La última vez que nos vimos, frente a frente, fue en su última etapa en la Fundación. Me acompañaba Ernesto Sáenz de Buruaga y, en algún momento, nos pusimos a cantar jotas picantes. De esas de letras bestiales, que sólo se pueden cantar con personas de absoluta confianza, siempre y cuando no haya micrófonos y peligro de grabaciones. Ernesto, que es de Miranda de Ebro, y muy correcto, nos observaba con asombro. A la salida —César siempre acompañaba a sus visitas hasta la puerta del ascensor— las personas de secretaría nos lanzaban divertidas miradas.
Nos conocimos en la primavera avanzada de 1977. Su hermano mayor, Mariano Alierta, se presentaba en la candidatura de UCD por Zaragoza, en la que también me había enrolado José Ramón Lasuén, e hicimos la campaña electoral por la provincia.

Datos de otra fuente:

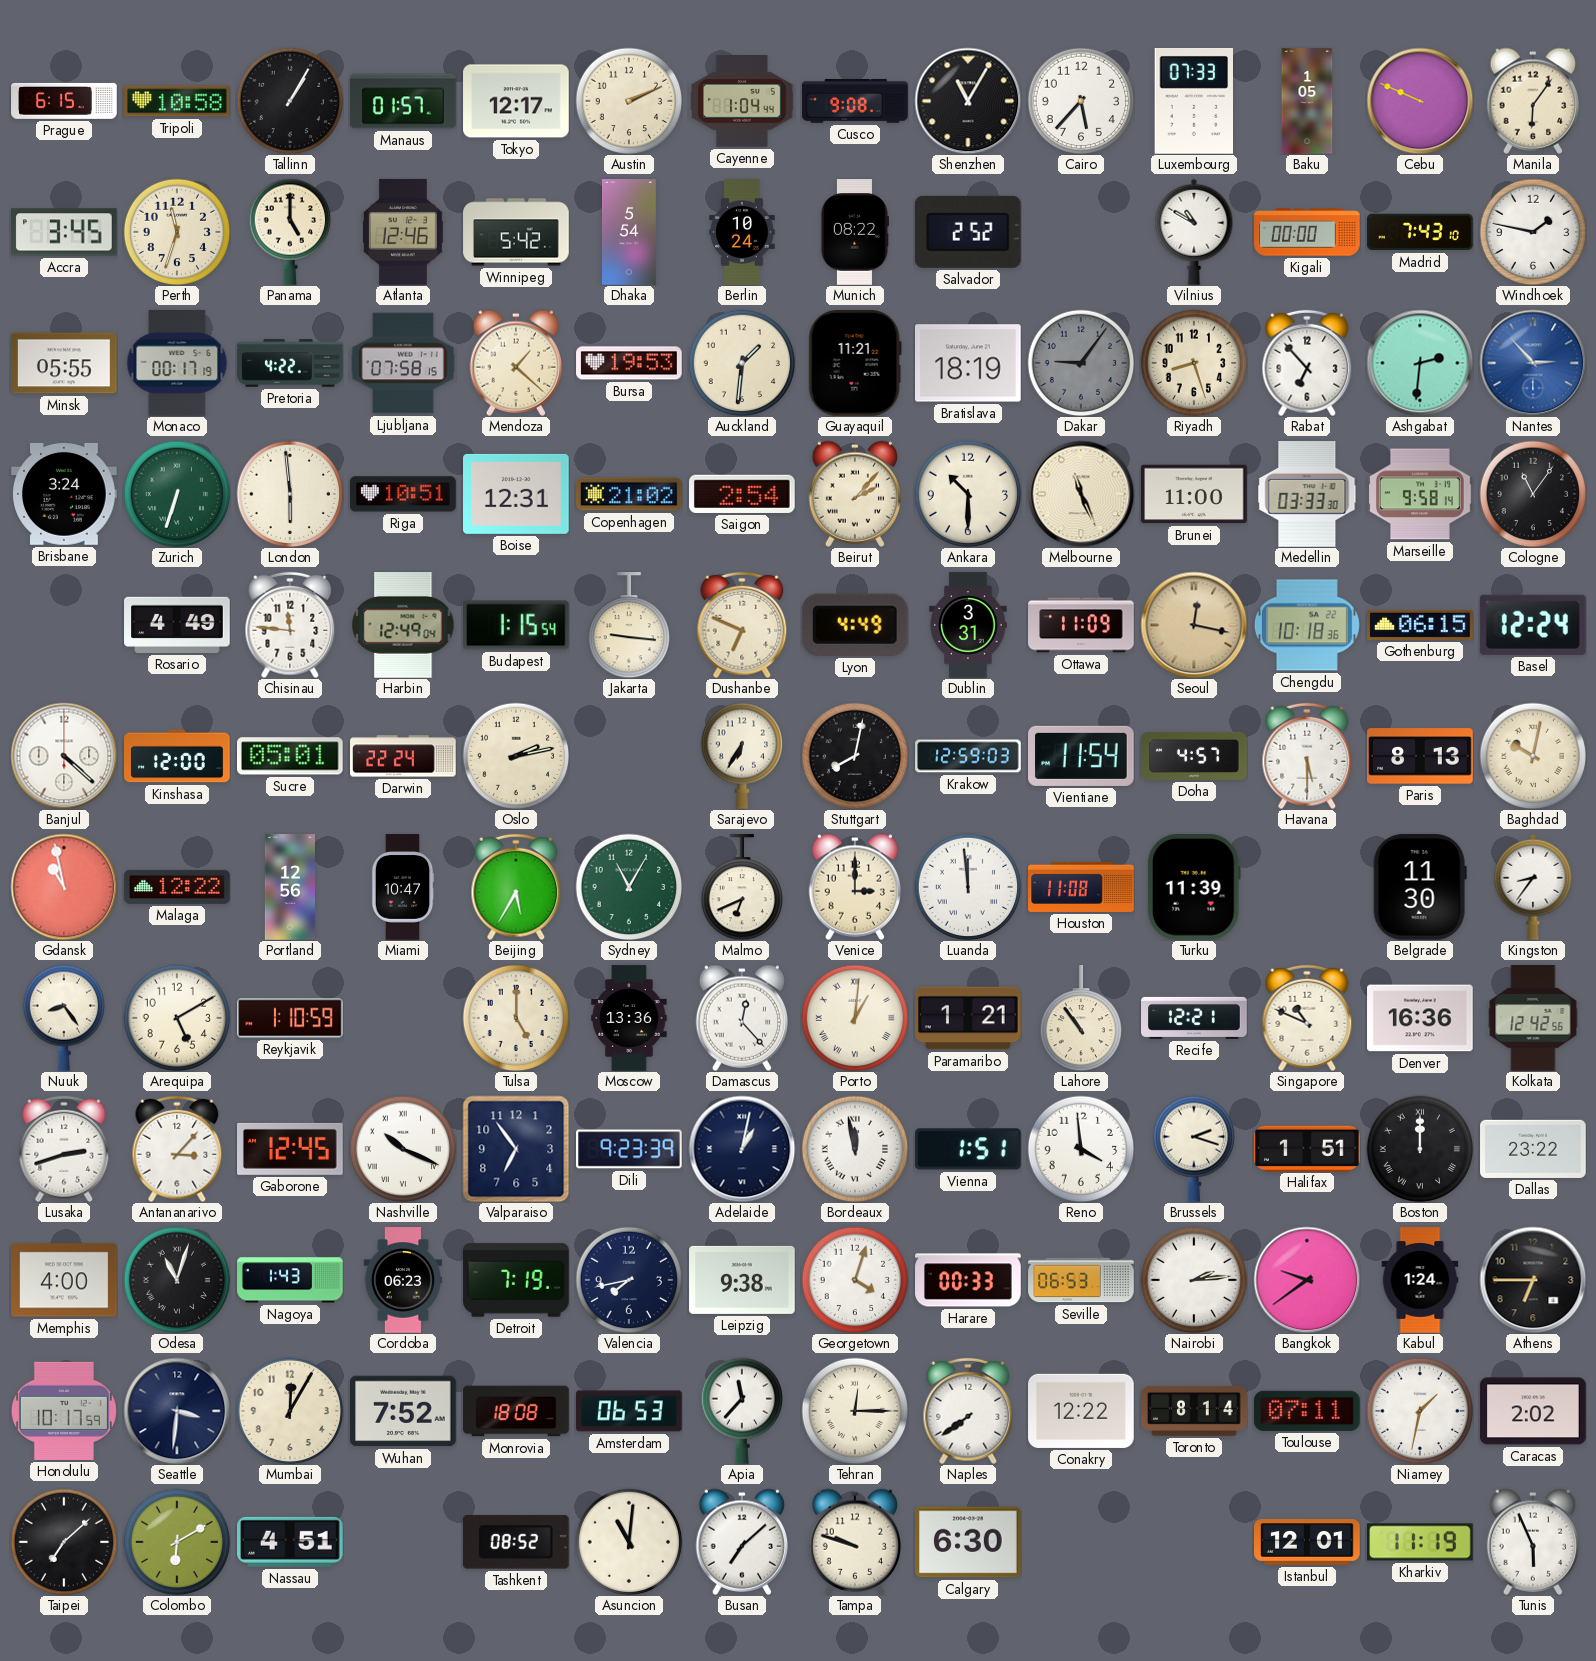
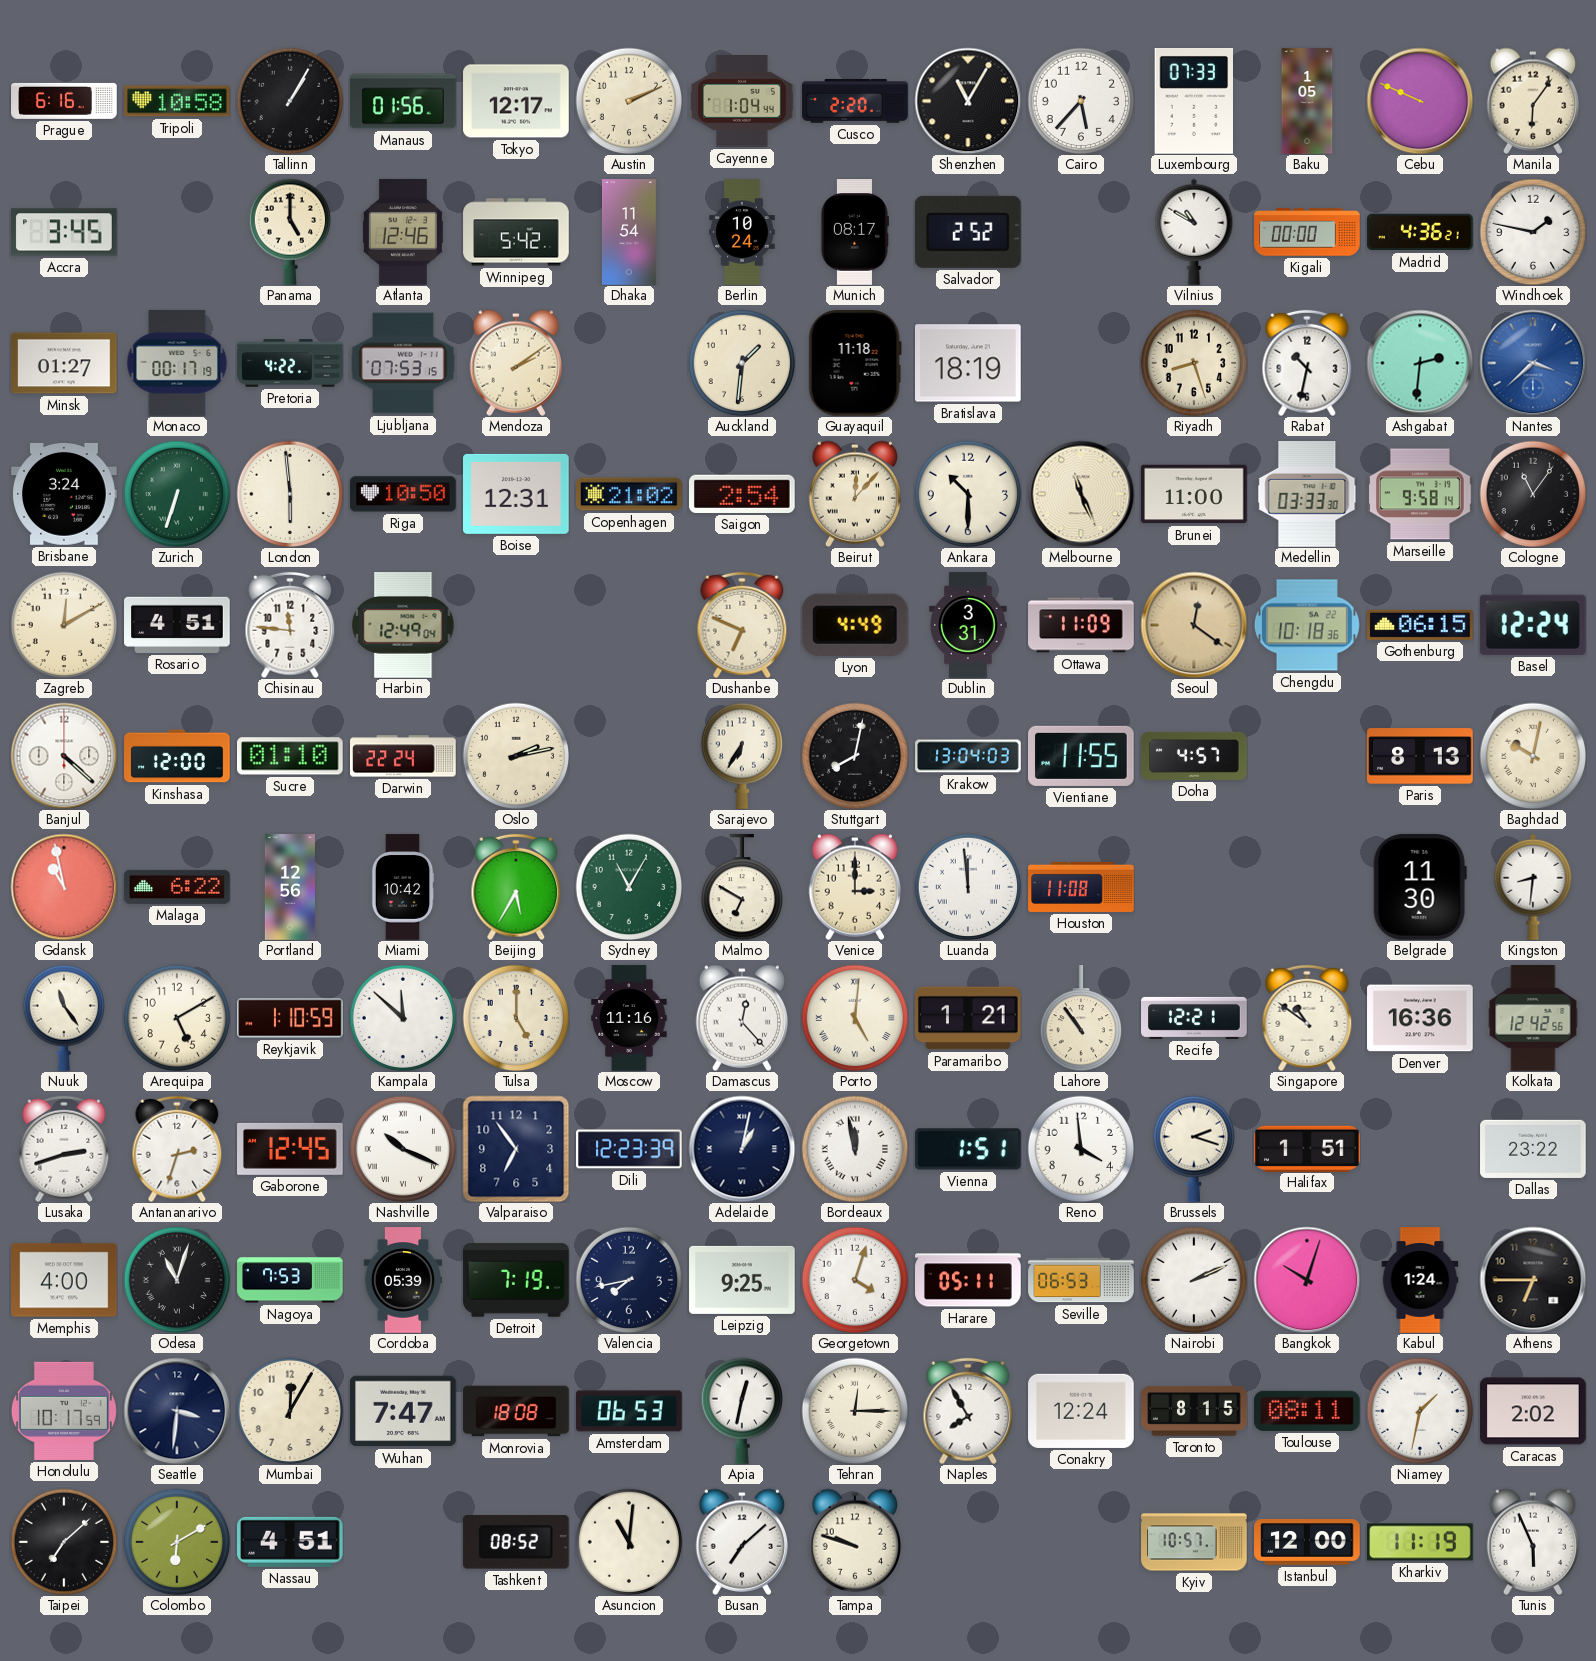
Prague: 6:15 -> 6:16
Manaus: 01:57 -> 01:56
Cusco: 9:08 -> 2:20
Perth: 11:33 -> none
Dhaka: 5:54 -> 11:54
Munich: 08:22 -> 08:17
Madrid: 7:43 -> 4:36
Minsk: 05:55 -> 01:27
Ljubljana: 07:58 -> 07:53
Mendoza: 1:22 -> 2:09
Bursa: 19:53 -> none
Guayaquil: 11:21 -> 11:18
Dakar: 9:06 -> none
Rabat: 6:53 -> 10:32
Nantes: 2:53 -> 3:38
Riga: 10:51 -> 10:50
Beirut: 2:07 -> 12:07
Zagreb: none -> 12:10
Rosario: 4:49 -> 4:51
Budapest: 1:15 -> none
Jakarta: 9:16 -> none
Seoul: 12:17 -> 12:21
Sucre: 05:01 -> 01:10
Krakow: 12:59 -> 13:04
Vientiane: 11:54 -> 11:55
Havana: 5:30 -> none
Malaga: 12:22 -> 6:22
Miami: 10:47 -> 10:42
Malmo: 6:41 -> 6:50
Turku: 11:39 -> none
Kingston: 8:36 -> 8:31
Nuuk: 8:24 -> 11:24
Kampala: none -> 11:52
Moscow: 13:36 -> 11:16
Porto: 1:01 -> 5:01
Singapore: 10:49 -> 10:51
Antananarivo: 3:07 -> 2:33
Dili: 9:23 -> 12:23
Boston: 12:00 -> none
Nagoya: 1:43 -> 7:53
Cordoba: 06:23 -> 05:39
Leipzig: 9:38 -> 9:25
Harare: 00:33 -> 05:11
Nairobi: 2:14 -> 2:11
Bangkok: 9:39 -> 10:03
Wuhan: 7:52 -> 7:47
Apia: 11:37 -> 12:32
Naples: 7:39 -> 7:55
Conakry: 12:22 -> 12:24
Toronto: 8:14 -> 8:15
Toulouse: 07:11 -> 08:11
Calgary: 6:30 -> none
Kyiv: none -> 10:57
Istanbul: 12:01 -> 12:00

De vez en cuando, aparecía el hermano más pequeño —cinco años de diferencia— César, que casi siempre traía su campechanía habitual y, en bastantes ocasiones, una botella de vino, de Borja o Cariñena.
Nunca fuimos amigos íntimos, y siempre me sentí cerca de él. Fue el gran impulsor de Telefonica —sin acento esdrújulo— y convirtió una empresa grande en una gran empresa. No sé si los accionistas y sus sucesores se lo han reconocido, pero a él le daría igual, porque no era soberbio, ni presumido, ni se vanagloriaba de nada. Siempre tuvo esa retranca de agricultor aragonés, que sabe que hay que cavar, porque no todo viene del cielo. Adiós César, y recuerdos a Juana, tu madre, y a Cesáreo, tu padre, que fue un buen alcalde de Zaragoza.